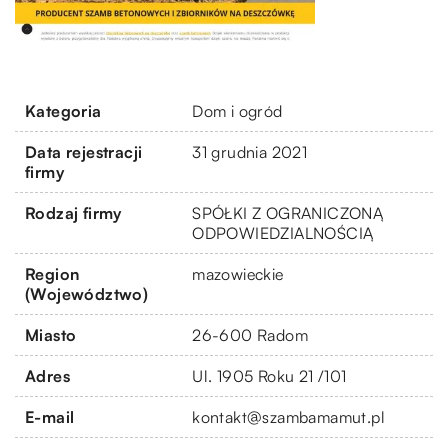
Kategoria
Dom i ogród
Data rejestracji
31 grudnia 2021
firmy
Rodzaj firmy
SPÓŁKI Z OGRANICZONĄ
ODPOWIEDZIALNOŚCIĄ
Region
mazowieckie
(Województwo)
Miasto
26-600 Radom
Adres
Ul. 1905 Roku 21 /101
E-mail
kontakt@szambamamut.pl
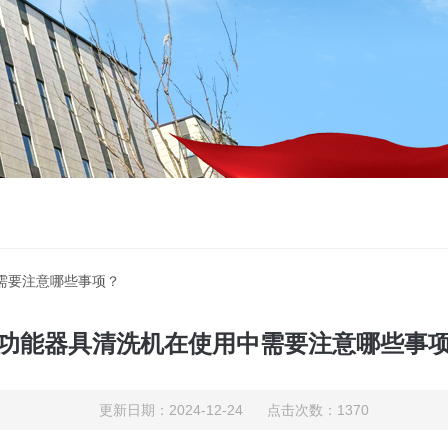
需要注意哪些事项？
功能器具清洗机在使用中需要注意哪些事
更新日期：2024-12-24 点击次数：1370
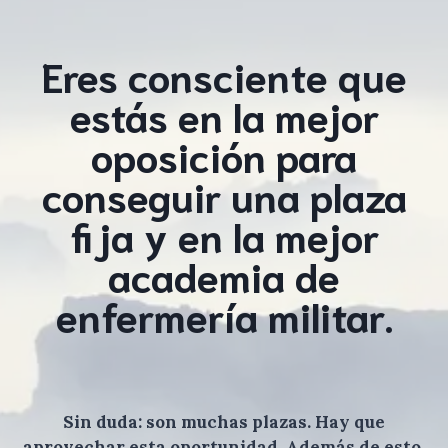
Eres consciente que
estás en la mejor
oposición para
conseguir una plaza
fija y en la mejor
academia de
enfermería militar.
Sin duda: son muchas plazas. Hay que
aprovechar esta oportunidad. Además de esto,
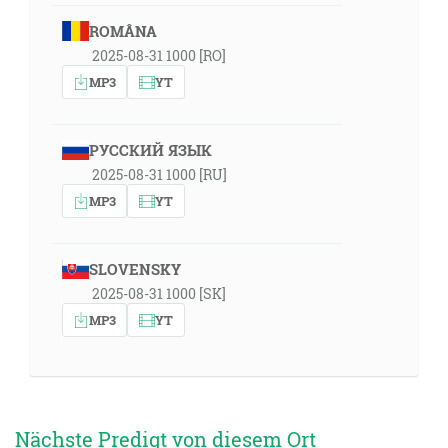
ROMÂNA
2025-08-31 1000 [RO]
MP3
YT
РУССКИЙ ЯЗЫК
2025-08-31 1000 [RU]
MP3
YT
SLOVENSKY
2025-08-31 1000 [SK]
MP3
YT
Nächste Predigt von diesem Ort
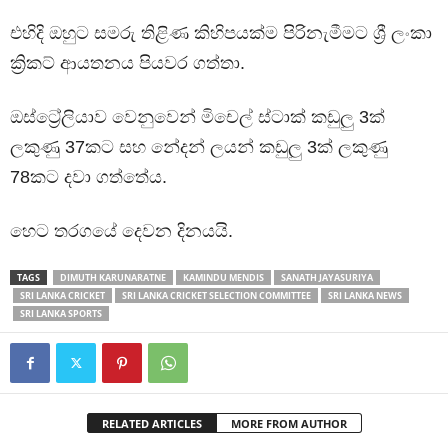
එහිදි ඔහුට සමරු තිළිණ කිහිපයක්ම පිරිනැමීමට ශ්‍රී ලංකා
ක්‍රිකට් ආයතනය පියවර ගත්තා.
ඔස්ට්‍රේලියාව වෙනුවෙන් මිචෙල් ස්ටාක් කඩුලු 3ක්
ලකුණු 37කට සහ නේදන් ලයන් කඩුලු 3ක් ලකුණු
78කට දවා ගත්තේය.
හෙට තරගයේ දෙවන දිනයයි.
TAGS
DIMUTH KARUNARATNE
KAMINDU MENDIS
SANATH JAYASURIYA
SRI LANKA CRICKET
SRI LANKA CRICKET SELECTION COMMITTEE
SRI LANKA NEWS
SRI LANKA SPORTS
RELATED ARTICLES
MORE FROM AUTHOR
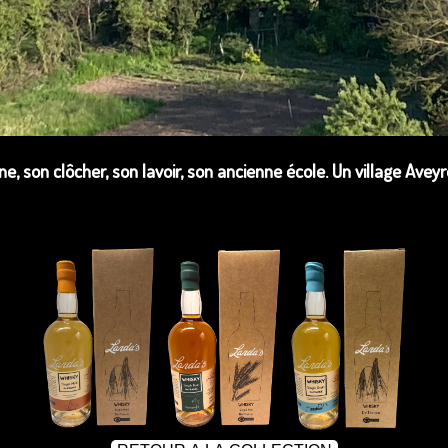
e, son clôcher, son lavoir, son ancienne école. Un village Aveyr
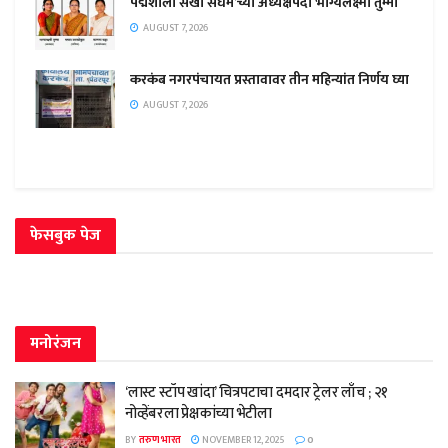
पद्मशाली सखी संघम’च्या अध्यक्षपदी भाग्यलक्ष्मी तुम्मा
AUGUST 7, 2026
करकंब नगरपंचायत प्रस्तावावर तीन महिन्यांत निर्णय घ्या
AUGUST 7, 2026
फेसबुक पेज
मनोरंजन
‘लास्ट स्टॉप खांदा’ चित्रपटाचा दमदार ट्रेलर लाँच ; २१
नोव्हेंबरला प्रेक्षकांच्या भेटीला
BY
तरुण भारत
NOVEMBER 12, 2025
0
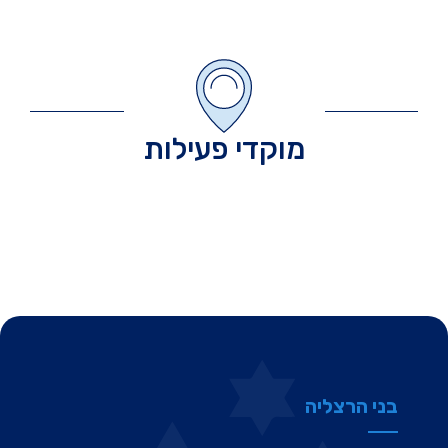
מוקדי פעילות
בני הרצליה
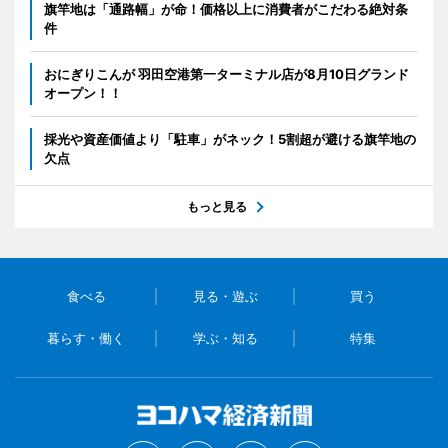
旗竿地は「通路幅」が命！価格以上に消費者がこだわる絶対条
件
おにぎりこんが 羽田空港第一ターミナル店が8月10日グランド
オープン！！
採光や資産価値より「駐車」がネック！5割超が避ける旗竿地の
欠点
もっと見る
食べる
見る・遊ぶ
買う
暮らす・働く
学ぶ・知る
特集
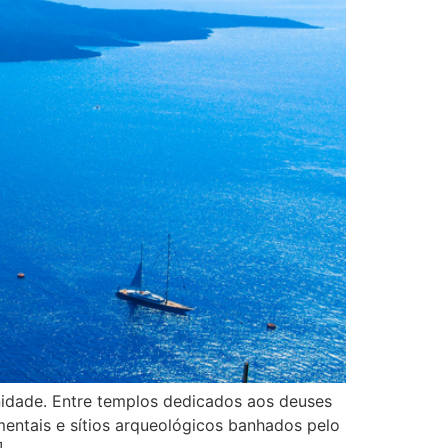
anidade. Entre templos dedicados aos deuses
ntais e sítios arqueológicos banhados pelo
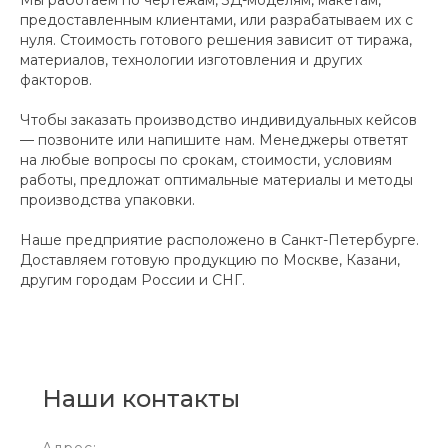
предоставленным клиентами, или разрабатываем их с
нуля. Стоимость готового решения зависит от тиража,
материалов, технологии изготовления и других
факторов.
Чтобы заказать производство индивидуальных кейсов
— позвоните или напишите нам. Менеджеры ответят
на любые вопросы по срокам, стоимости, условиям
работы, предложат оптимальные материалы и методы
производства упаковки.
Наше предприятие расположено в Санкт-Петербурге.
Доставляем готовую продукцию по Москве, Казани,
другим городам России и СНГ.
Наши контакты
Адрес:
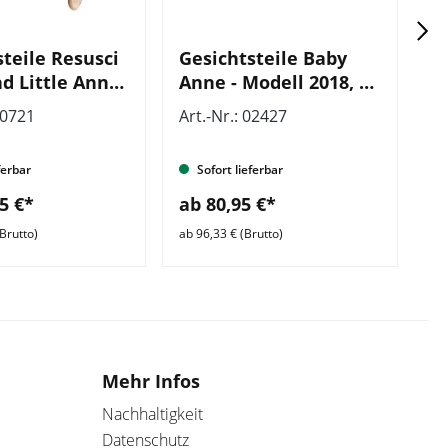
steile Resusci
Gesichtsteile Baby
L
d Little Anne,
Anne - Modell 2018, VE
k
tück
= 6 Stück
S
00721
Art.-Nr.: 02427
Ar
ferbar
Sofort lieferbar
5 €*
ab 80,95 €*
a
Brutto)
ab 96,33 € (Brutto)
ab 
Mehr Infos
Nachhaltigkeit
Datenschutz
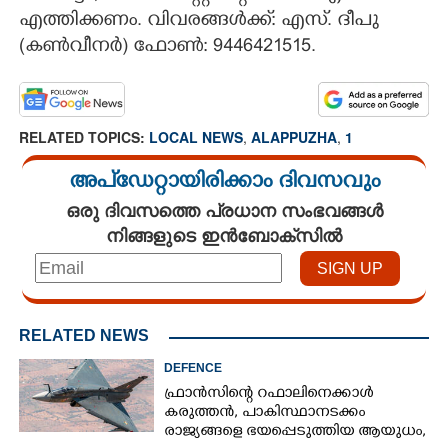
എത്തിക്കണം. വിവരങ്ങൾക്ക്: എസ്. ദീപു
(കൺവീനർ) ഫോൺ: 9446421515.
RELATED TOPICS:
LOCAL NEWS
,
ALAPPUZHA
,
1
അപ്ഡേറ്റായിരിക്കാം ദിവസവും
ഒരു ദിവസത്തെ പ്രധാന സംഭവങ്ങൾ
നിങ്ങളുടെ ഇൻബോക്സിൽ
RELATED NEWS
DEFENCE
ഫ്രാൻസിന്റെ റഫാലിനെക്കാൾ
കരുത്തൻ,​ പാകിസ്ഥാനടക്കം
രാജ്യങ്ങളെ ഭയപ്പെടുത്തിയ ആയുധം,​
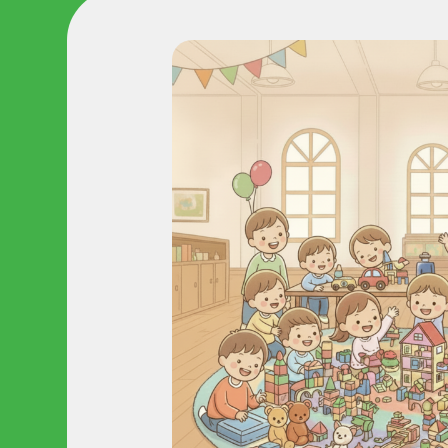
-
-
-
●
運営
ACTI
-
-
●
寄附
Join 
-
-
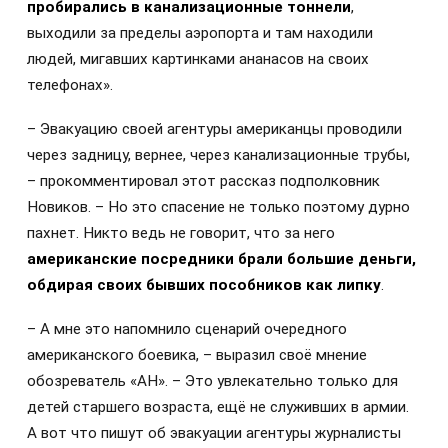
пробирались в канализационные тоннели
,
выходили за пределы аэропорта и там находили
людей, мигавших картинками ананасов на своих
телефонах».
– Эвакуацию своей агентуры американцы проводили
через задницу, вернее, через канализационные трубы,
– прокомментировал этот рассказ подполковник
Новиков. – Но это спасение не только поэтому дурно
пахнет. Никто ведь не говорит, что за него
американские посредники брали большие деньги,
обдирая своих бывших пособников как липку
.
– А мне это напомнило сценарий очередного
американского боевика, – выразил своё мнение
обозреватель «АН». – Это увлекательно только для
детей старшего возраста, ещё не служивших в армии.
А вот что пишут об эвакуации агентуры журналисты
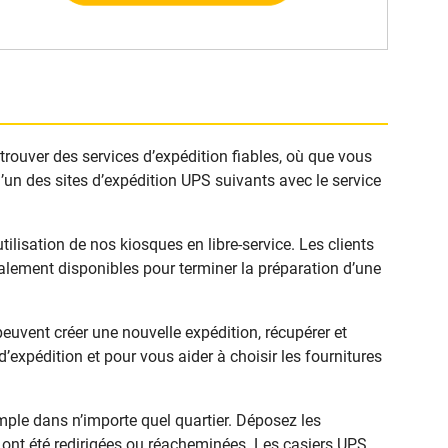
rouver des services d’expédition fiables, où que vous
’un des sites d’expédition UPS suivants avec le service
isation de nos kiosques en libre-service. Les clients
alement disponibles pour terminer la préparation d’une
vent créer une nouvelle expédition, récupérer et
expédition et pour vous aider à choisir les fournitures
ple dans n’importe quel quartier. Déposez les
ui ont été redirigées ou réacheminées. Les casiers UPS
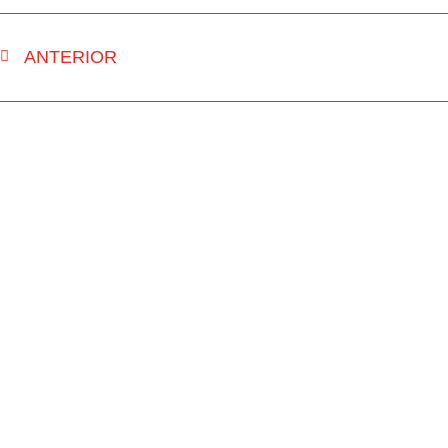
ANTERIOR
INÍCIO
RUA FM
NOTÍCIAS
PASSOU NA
-*-
Go through the material line by line. Show each line that contains the string "expédition".

TASK ANSWER:
rouver des services d’expédition fiables, où que vous
’un des sites d’expédition UPS suivants avec le service
vent créer une nouvelle expédition, récupérer et
expédition et pour vous aider à choisir les fournitures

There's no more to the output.